Hachul Maurício, Macedo Antônio, Srougi Miguel
Division of Urology, Paulista School of Medicine, Federal University of São Paulo (UNIFESP), São Paulo, SP, Brazil.
Int Braz J Urol. 2002 Nov-Dec;28(6):560-8.
Bladder histology and measures of maximal bladder pressure and maximal bladder volume during urinary loss in female rats submitted to bladder reconstruction with a myoperitoneal flap of rectus abdominis muscle were studied.
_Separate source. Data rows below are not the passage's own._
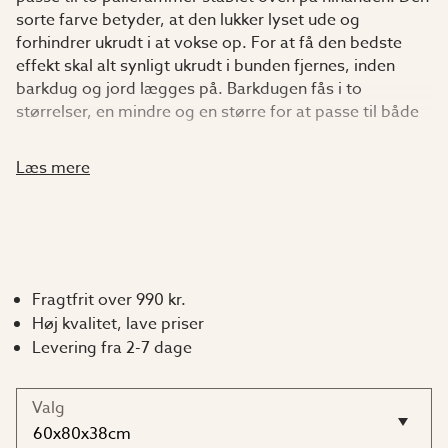
sorte farve betyder, at den lukker lyset ude og
forhindrer ukrudt i at vokse op. For at få den bedste
effekt skal alt synligt ukrudt i bunden fjernes, inden
barkdug og jord lægges på. Barkdugen fås i to
størrelser, en mindre og en større for at passe til både
pallerammer som hel- og halvpaller.
Læs mere
Mål: 80x120x38 cm (helpalle)
Mål: 60x80x38 cm (halvpalle)
Fremstillet af 50 g/m² sort non-woven PP med UV-
Fragtfrit over 990 kr.
stabilisator.
Høj kvalitet, lave priser
Levering fra 2-7 dage
Valg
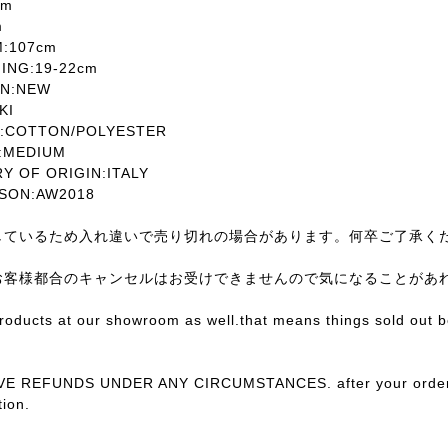
cm
m
:107cm
NG:19-22cm
N:NEW
KI
:COTTON/POLYESTER
MEDIUM
OF ORIGIN:ITALY
SON:AW2018
しているため入れ違いで売り切れの場合があります。何卒ご了承く
お客様都合のキャンセルはお受けできませんので気になることがあ
products at our showroom as well.that means things sold out 
E REFUNDS UNDER ANY CIRCUMSTANCES. after your order con
ion.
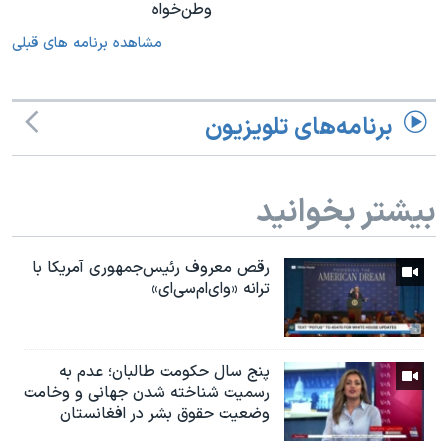
وطن‌خواه
مشاهده برنامه های قبلی
برنامه‌های تلویزیون
بیشتر بخوانید
رقص معروف رئیس‌جمهوری آمریکا با
ترانه «وای‌ام‌سی‌ای»
پنج سال حکومت طالبان؛ عدم به
رسمیت شناخته شدن جهانی و وخامت
وضعیت حقوق بشر در افغانستان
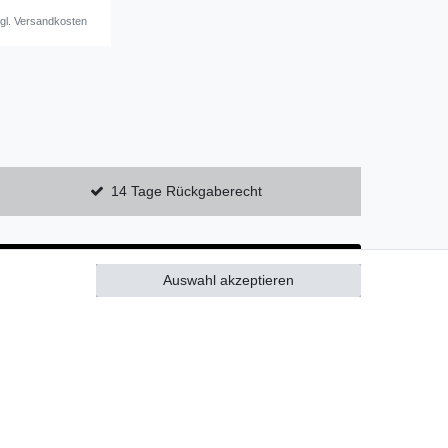
gl.
Versandkosten
14 Tage Rückgaberecht
Auswahl akzeptieren
Alle akzeptieren
GB
Kontakt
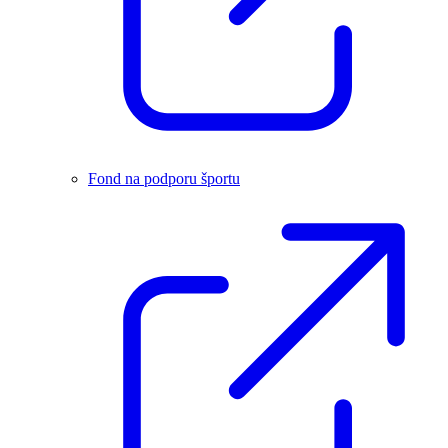
Fond na podporu športu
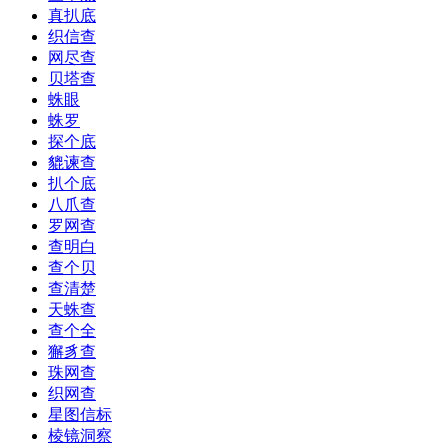
真扒底
织信查
网尽查
贝塔查
蛛眼
蛛罗
探个底
貔谏查
扒个底
八爪查
罗网查
查明白
查个贝
查清楚
天蛛查
查个全
獬豸查
珠网查
织网查
星图信标
棱镜洞察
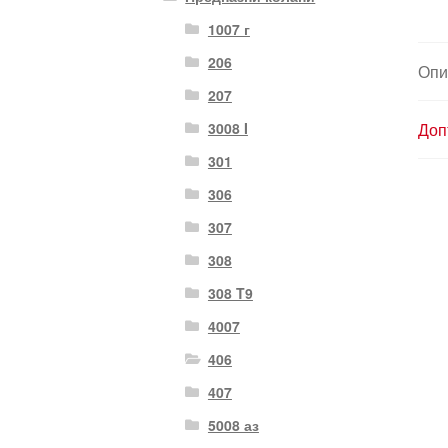
1007 г
206
Опи
207
3008 I
Доп
301
306
307
308
308 T9
4007
406
407
5008 аз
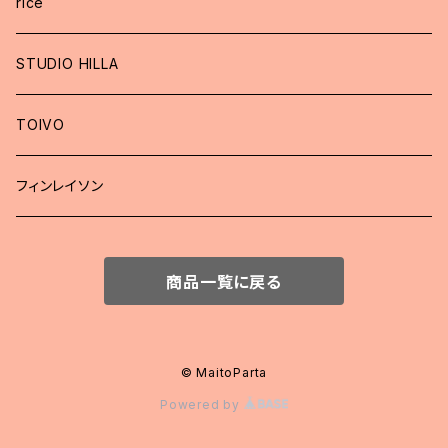
rice
STUDIO HILLA
TOIVO
フィンレイソン
商品一覧に戻る
© MaitoParta
Powered by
Fifty female adult Wistar rats were studied, separated in 5 groups: Group 1 (immediate): submitted to laparotomy, cystostomy, and cystometry; Group 2 (sham): submitted to laparotomy, anterior bladder wall incision, immediate suture and cystostomy; Group 3 (cystectomy): laparotomy, partial cystectomy, cystostomy; Group 4 (cystoplasty): midline laparotomy, partial cystectomy, augmentation with rectus abdominis muscle flap peritonized, cystostomy, total cystectomy, the rats were sacrificed and an histological study of the augmented bladder performed; Group 5 (cystostomy): midline laparotomy and cystostomy. Cystometry was always performed in post-operative day 7, excepting for Group 1. Assessment was comparative maximal bladder pressure and maximal bladder volume during urinary loss among the different groups.
In cystoplasty group, mean maximal bladder pressure during urinary loss was lower than in immediate, sham, and cystostomy groups. It was also observed that maximal bladder volume during urinary loss presented mean and median values very close in each group, and cystectomy group showed much lower values. The group submitted to cystoplasty presented mean maximal bladder volume during urinary loss higher than all groups analyzed. Histological analysis of myoperitoneal flap augmented bladders showed partial and/or total epithelization in the muscular flap interspersed region with transitional cells, squamous metaplasia region and chronic inflammatory process.
The use of peritonized rectus abdominis muscle flap to perform bladder augmentation was technically viable in the animals, showing urothelial epithelization in the muscular region of the flap, and a satisfactory gain of capacity and maintenance of low bladder pressures.